--- Records provided Enclosed Below ---

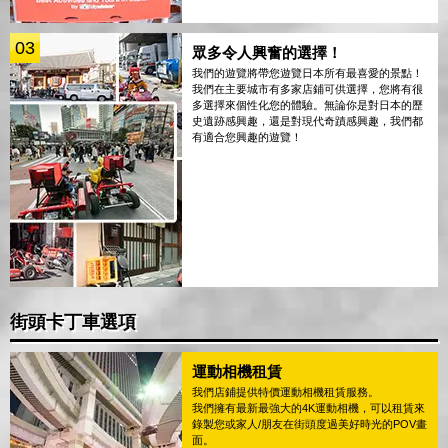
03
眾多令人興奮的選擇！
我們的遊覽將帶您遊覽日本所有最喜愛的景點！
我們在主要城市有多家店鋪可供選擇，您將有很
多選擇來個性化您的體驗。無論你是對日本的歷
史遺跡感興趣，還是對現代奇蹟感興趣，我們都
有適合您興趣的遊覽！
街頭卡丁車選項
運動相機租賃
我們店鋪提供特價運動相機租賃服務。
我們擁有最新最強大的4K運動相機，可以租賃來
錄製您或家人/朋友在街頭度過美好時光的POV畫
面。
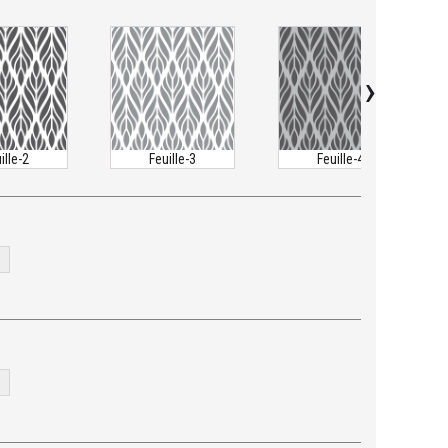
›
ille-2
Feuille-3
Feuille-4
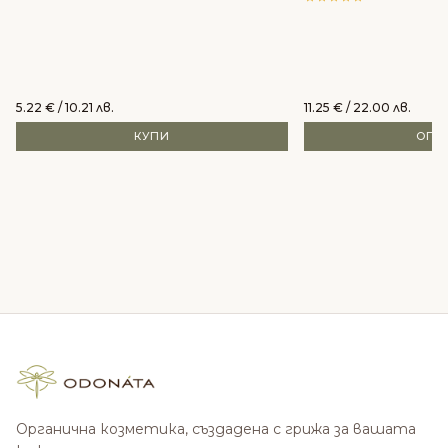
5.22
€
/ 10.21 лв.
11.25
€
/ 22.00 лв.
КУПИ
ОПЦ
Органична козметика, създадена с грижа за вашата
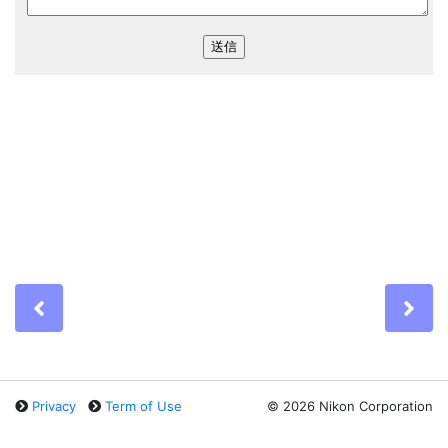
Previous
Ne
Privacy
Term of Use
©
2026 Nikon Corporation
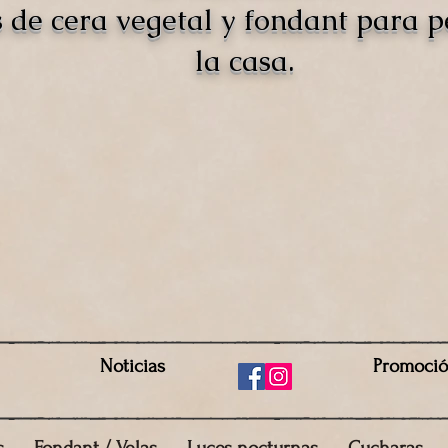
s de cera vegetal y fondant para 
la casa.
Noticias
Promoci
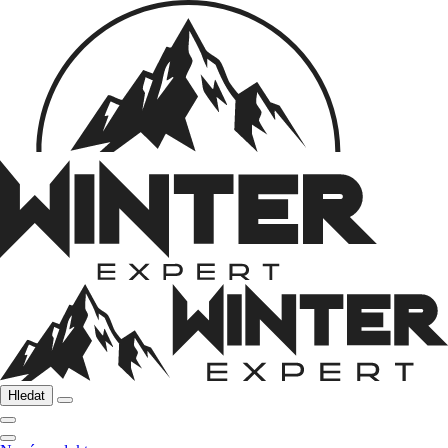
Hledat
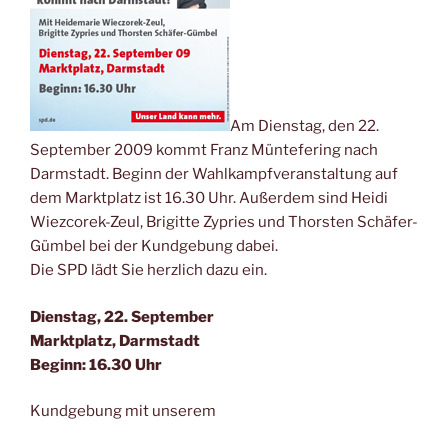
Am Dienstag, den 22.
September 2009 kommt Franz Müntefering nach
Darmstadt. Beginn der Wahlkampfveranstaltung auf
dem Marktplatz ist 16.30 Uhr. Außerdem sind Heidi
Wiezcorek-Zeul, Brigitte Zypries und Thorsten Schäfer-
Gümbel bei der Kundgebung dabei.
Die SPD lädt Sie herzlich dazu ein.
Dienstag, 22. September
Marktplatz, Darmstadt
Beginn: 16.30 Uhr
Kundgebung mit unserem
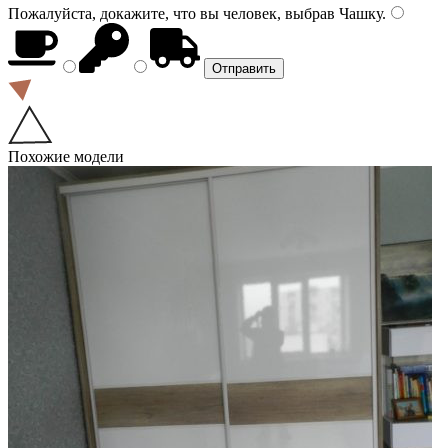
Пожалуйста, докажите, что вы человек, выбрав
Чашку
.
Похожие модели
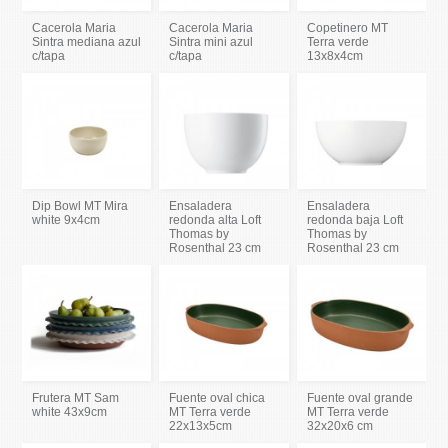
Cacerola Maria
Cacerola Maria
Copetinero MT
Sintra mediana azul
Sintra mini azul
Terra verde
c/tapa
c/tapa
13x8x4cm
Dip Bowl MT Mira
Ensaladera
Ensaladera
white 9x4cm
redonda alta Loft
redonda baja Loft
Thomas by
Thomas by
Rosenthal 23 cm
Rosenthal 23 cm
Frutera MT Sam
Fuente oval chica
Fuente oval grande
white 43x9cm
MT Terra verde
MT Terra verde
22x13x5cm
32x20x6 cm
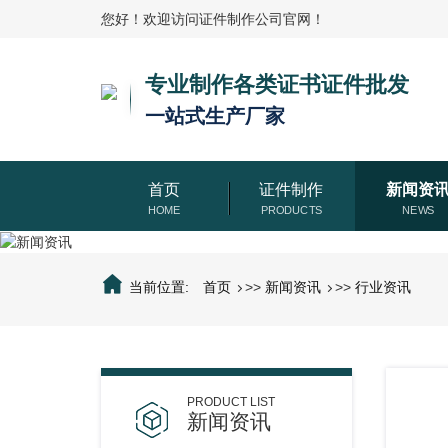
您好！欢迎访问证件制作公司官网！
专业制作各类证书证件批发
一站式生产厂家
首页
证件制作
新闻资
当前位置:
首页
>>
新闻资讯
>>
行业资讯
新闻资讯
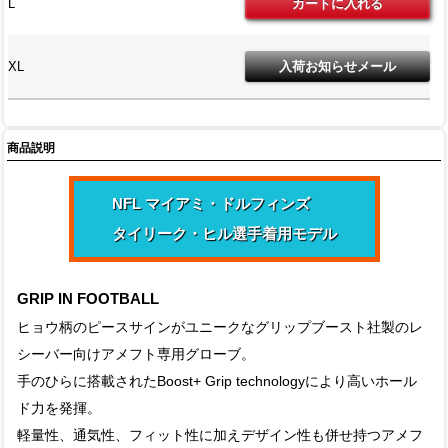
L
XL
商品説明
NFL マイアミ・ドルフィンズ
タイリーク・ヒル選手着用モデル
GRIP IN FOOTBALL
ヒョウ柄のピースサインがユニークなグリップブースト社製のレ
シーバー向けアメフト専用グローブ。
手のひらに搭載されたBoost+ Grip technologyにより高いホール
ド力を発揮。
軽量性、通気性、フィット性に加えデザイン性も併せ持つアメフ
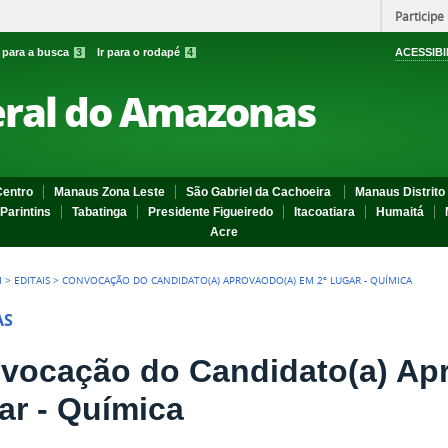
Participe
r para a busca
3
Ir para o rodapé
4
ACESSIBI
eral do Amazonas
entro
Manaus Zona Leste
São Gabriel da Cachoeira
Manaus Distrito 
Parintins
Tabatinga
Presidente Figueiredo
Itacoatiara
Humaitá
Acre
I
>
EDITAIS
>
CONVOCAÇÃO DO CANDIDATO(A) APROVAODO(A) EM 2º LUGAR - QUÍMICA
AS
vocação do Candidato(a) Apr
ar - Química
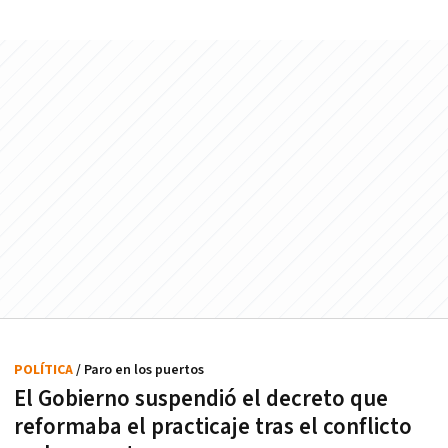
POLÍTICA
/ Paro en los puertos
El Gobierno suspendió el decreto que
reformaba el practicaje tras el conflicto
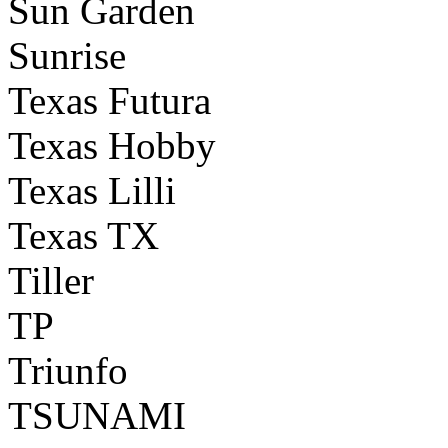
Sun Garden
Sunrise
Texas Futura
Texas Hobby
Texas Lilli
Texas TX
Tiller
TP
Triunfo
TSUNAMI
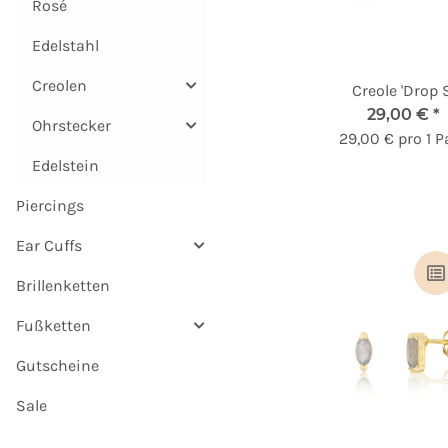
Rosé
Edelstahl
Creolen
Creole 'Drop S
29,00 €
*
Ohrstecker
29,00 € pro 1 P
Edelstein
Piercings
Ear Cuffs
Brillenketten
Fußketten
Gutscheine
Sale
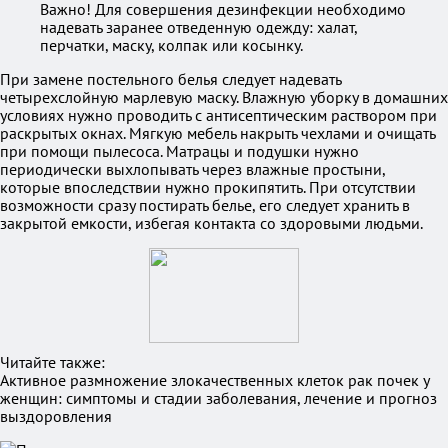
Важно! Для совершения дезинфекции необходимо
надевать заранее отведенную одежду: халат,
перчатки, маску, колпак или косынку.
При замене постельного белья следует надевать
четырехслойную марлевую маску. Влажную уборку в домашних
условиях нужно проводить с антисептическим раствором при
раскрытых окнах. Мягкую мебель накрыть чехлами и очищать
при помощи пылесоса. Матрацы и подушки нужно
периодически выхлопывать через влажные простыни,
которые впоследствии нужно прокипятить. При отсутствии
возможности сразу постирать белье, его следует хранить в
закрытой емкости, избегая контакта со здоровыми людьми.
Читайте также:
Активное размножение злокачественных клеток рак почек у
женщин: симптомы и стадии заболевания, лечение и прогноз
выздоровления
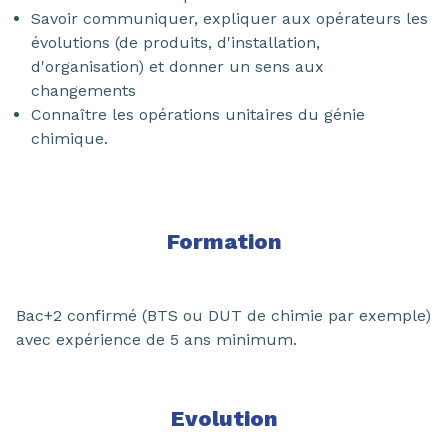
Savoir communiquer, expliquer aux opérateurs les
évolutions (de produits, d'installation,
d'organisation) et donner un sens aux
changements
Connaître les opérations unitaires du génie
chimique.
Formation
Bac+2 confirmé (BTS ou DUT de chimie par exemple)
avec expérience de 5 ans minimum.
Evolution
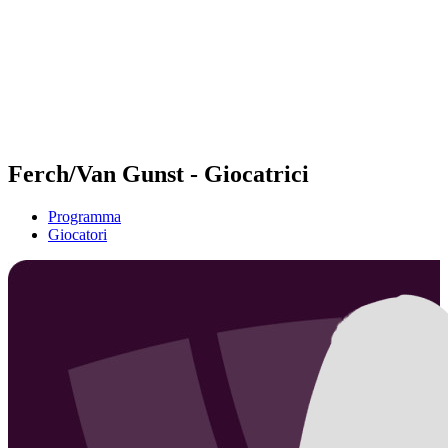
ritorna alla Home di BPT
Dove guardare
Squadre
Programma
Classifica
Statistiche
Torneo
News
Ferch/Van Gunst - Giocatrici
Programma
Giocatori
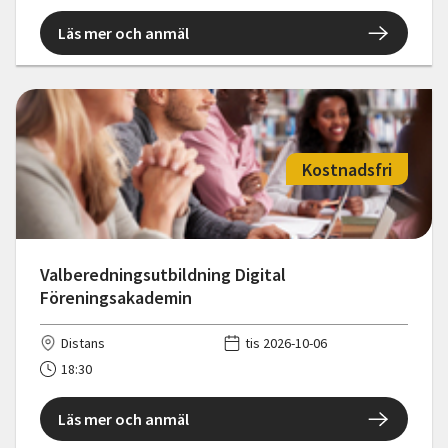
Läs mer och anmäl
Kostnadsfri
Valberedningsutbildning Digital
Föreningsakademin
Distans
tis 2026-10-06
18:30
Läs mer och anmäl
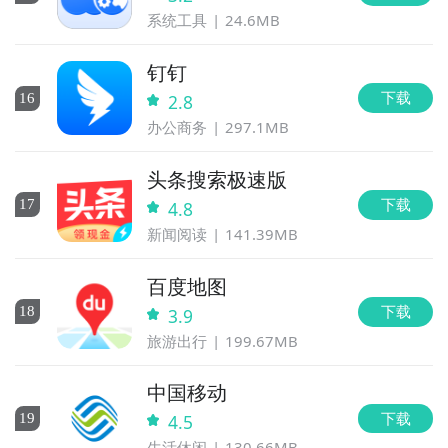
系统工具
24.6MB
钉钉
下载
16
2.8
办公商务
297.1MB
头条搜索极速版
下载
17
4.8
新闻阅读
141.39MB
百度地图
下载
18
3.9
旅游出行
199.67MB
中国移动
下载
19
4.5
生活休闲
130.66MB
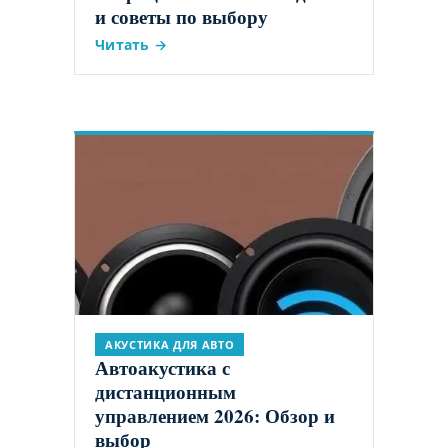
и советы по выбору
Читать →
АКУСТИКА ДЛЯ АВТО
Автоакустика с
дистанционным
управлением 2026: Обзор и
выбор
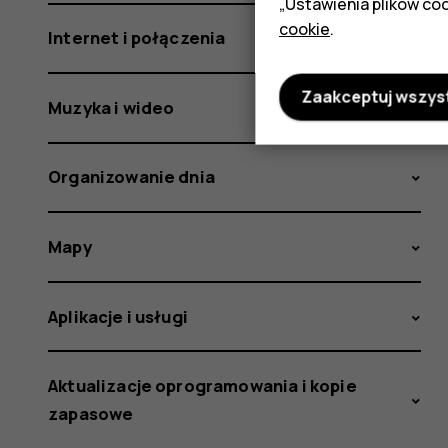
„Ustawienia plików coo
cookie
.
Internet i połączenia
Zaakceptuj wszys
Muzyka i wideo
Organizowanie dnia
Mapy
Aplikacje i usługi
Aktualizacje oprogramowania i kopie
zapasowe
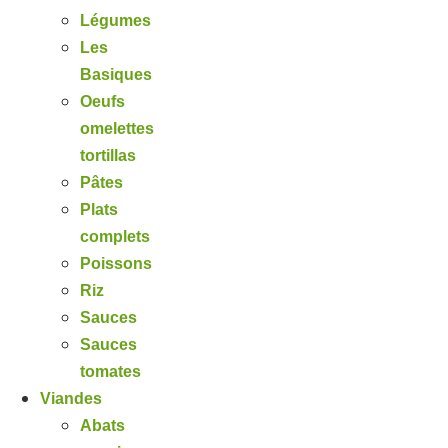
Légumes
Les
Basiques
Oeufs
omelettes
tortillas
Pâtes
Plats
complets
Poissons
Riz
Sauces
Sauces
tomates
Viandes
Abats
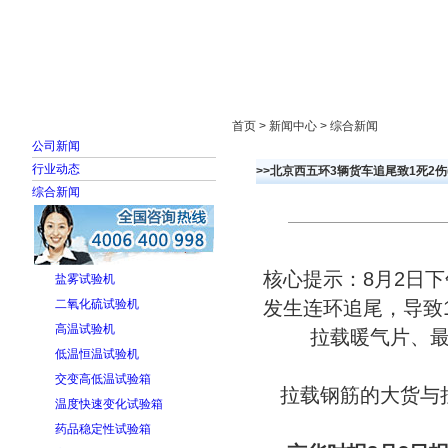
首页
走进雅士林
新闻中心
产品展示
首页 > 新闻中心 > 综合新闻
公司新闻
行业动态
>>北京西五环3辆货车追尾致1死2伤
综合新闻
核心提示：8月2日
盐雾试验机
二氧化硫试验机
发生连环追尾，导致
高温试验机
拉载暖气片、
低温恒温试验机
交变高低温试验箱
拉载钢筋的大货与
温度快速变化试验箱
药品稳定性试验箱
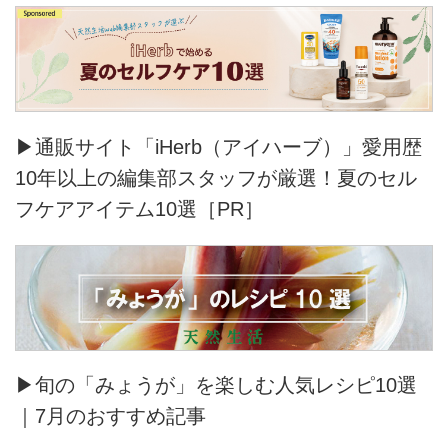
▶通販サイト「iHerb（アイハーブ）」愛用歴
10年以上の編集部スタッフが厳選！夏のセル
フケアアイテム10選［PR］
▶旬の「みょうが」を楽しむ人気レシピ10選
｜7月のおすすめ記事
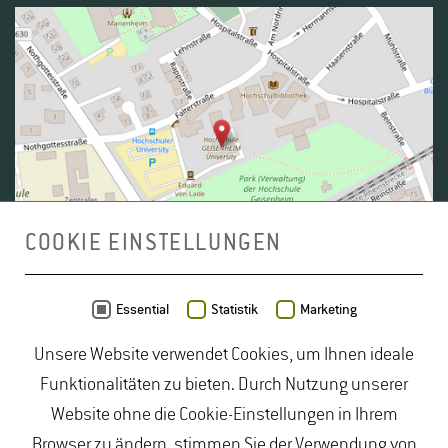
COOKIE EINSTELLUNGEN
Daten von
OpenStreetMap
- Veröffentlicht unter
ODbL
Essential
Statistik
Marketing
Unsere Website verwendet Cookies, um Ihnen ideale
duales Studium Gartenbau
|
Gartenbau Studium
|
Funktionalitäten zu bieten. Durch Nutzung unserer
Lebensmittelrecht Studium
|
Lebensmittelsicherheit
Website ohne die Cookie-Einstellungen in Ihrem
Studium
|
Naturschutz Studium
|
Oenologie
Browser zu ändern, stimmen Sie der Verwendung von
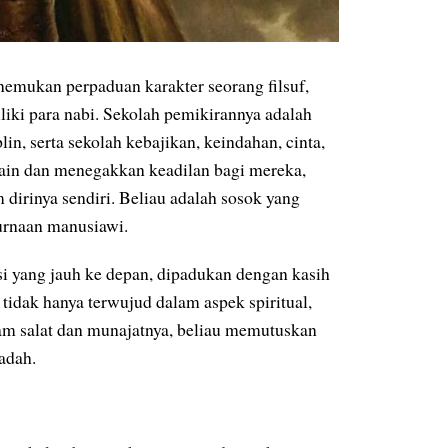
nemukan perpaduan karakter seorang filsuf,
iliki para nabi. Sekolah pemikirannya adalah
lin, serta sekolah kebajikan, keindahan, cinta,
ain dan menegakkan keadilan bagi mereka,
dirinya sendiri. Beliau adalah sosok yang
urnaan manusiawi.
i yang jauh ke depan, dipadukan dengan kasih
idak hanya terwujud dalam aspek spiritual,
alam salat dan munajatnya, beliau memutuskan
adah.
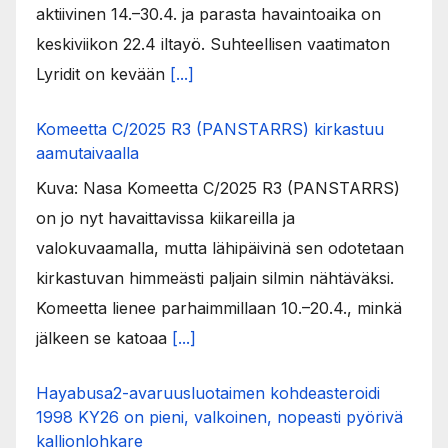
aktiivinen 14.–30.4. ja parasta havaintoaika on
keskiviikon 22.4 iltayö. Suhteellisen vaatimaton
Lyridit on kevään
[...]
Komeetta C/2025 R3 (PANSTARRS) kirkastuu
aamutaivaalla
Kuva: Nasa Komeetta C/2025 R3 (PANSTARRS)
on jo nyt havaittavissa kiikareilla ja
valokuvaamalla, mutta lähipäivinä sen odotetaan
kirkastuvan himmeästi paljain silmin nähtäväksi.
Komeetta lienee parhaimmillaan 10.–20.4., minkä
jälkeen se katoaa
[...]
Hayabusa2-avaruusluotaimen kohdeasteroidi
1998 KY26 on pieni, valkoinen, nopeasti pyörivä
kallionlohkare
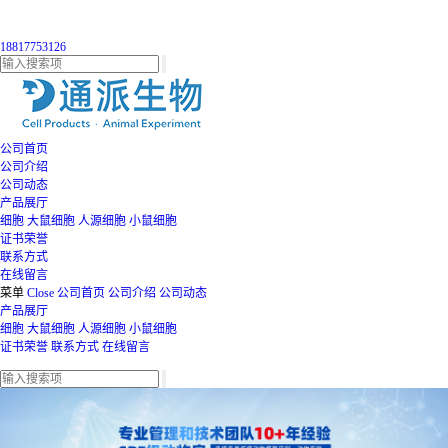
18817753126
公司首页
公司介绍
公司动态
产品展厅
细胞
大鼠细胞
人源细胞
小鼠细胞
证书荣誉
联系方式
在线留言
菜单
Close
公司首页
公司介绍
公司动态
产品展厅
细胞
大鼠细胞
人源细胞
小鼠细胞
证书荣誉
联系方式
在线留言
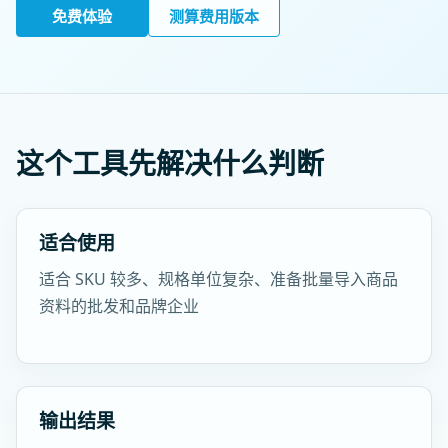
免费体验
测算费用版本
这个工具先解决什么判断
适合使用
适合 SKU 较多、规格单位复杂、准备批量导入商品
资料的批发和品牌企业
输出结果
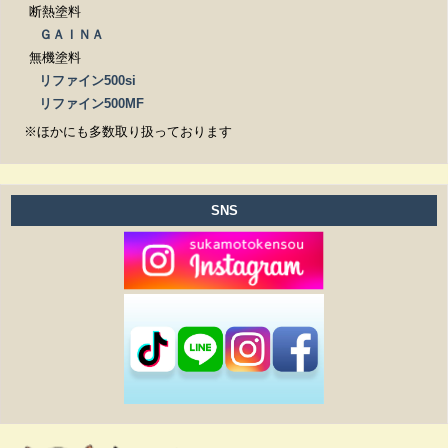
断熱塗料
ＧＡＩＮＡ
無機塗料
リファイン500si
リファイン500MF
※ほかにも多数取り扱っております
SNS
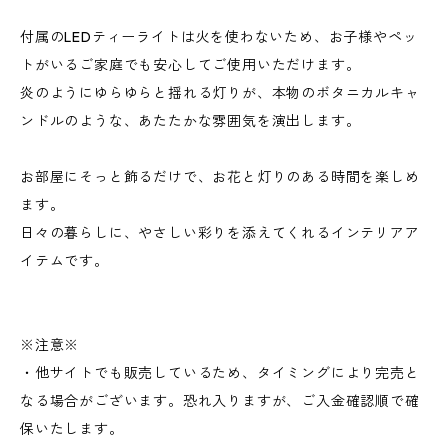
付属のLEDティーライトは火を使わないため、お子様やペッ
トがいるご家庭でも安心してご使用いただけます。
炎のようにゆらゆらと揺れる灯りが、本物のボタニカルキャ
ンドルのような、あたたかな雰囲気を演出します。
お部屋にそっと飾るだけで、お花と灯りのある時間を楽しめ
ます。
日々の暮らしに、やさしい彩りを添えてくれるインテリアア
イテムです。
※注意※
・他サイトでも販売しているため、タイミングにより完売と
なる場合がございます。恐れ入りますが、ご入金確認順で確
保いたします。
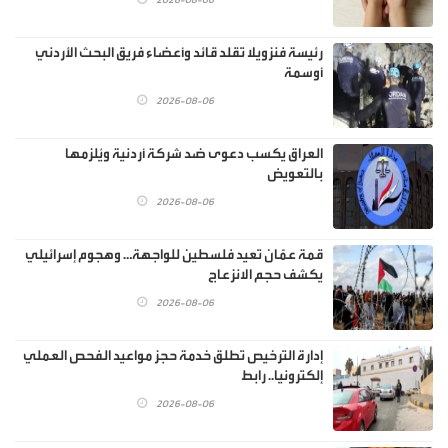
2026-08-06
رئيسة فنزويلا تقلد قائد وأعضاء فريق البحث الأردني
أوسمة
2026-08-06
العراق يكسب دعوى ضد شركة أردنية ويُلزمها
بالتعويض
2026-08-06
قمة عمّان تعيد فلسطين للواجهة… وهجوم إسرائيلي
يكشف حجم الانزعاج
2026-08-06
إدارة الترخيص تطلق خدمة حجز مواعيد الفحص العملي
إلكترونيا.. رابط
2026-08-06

--- End of Enclosed Records provided ---

__Exercise goal__:
For the word "Loft", how many lines in the records above contain it? Answer with the number and nothing else.

__Answer section__:
2